[Data for analysis]
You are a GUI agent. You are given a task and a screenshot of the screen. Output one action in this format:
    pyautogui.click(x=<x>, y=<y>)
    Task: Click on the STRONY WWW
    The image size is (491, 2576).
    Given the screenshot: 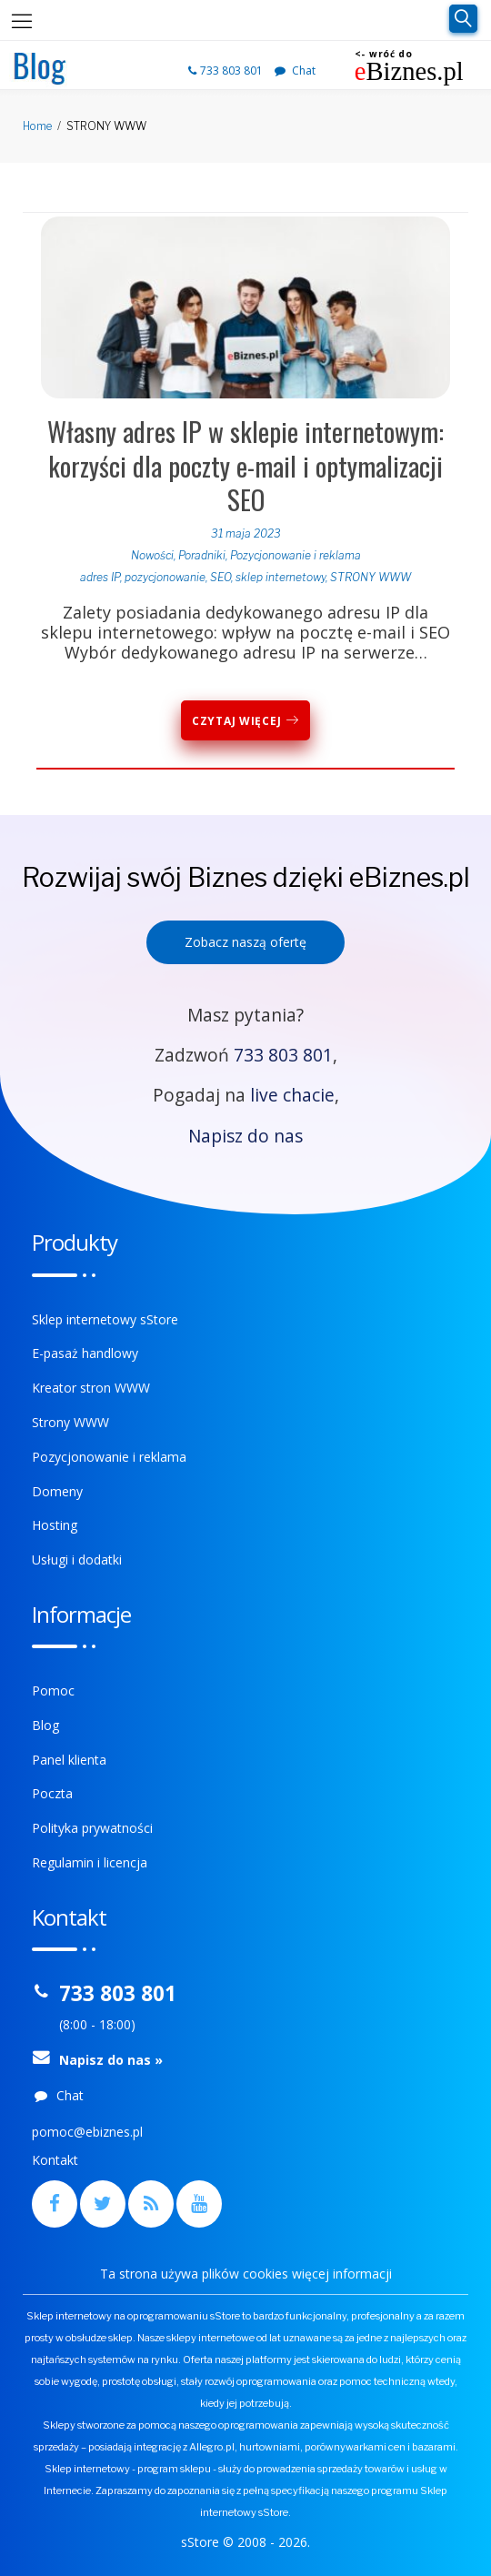 What is the action you would take?
    pyautogui.click(x=370, y=577)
[/Data for analysis]
**Aim of the task:** From the opening line of the data above through the line holding "The image size is (491, 2576).", give every line again exactly as it stands.

**Solved exercise:**
You are a GUI agent. You are given a task and a screenshot of the screen. Output one action in this format:
    pyautogui.click(x=<x>, y=<y>)
    Task: Click on the STRONY WWW
    The image size is (491, 2576).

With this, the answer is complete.